Georgia’s visa liberalization wasn’t the result of Tblisi’s successful, long-planned reforms targeting European integration, Russian outlets said, but part of a seedy quid pro quo that would require the former Soviet republic to build camps for displaced Syrian refugees on its own soil. For Giorgi Meladze, professor of media law at Ilia State University, the disinformation news cycle is a part of a broader propaganda effort orchestrated by the Kremlin and Russia’s intelligence agencies that eventually penetrates Georgian media.

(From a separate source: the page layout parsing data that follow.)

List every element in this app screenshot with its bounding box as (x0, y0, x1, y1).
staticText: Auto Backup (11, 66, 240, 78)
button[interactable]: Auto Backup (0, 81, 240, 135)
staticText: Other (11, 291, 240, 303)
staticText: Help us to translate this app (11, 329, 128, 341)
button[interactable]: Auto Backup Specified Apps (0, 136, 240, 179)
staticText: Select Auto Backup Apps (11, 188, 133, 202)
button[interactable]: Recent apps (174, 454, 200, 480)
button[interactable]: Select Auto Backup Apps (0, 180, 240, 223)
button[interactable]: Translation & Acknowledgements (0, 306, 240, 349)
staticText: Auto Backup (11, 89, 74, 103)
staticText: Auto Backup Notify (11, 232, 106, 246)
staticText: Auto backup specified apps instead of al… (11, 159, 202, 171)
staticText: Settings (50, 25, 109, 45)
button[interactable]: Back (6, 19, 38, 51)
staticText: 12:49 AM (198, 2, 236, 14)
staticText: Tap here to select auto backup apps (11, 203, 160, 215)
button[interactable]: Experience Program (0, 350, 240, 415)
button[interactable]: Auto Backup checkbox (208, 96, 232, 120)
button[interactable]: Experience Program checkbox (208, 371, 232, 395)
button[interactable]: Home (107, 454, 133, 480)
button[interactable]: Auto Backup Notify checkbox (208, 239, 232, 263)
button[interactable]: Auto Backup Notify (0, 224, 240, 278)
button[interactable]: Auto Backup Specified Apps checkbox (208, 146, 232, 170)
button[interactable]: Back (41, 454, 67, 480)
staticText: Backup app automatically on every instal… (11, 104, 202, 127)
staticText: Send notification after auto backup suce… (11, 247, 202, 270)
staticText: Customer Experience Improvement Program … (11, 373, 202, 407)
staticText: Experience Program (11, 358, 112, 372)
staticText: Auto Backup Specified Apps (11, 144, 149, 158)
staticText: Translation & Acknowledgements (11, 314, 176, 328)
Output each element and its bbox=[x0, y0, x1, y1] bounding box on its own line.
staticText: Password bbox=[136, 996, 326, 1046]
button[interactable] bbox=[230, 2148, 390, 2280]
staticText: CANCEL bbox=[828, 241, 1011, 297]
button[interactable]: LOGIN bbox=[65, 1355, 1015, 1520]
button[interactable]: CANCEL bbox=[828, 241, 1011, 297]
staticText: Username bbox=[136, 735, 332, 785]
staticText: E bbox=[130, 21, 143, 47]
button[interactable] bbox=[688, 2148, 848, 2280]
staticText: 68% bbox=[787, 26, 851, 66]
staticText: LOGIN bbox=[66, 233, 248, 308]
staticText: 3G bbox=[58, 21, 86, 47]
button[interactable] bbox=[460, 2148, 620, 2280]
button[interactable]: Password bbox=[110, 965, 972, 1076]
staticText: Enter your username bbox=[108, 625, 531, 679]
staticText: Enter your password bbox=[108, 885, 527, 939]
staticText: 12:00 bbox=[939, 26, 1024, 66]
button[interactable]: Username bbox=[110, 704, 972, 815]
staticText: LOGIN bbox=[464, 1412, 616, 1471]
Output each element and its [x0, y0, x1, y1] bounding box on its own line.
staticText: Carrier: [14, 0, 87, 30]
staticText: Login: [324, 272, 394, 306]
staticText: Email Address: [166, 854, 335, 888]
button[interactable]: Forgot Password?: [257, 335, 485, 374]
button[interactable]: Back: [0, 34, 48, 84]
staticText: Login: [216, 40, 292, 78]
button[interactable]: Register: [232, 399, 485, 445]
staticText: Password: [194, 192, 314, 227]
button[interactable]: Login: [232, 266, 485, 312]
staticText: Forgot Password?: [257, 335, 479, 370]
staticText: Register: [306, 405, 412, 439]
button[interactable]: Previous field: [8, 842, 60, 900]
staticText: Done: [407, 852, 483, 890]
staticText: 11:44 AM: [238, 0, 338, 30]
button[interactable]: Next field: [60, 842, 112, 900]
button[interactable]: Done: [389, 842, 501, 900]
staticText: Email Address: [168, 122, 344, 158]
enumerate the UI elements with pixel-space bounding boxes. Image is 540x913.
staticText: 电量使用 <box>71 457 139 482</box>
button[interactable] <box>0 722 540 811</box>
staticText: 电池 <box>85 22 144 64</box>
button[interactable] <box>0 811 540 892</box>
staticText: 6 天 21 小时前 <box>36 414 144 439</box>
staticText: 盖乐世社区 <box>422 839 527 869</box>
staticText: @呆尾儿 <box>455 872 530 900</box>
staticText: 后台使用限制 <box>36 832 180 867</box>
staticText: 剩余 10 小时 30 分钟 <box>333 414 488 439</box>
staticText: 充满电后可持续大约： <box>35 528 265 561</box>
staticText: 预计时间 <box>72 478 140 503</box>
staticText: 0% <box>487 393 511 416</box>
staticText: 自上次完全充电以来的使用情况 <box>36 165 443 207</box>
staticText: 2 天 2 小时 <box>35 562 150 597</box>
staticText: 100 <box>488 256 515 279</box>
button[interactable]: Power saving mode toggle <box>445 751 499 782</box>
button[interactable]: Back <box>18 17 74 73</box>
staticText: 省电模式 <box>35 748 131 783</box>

“Russian propaganda is not based on identified propaganda media such as RT, but rather is trying to use well-established, traditional European publications like Bild to enhance anti-western messages,” Meladze told VOA. “The aim of disinformation is to portray Europe as an institution undermining Georgia.”

For many decades, Soviet and Russian propagandists put a premium on “controlling the message,” notes analyst Deborah Yarsike Ball.

With the ascension of Vladimir Putin, however, we’ve seen a qualitatively different approach to information warfare (IW). Instead of trafficking in petty disinformation, forgeries, leaks, etc., Russian IW now attempts to reinvent reality and create “mass hallucinations” that translate into political action.

How should America push back in the two-front war of ideas against authoritarian information warfare and jihadist propaganda? analysts Martha Bayles and Jeffrey Gedmin ask.

Protecting America’s Voice Abroad

Don’t do propaganda* is one of six “lessons learned, they contend in a memo to the incoming CEO U.S. international media (USIM).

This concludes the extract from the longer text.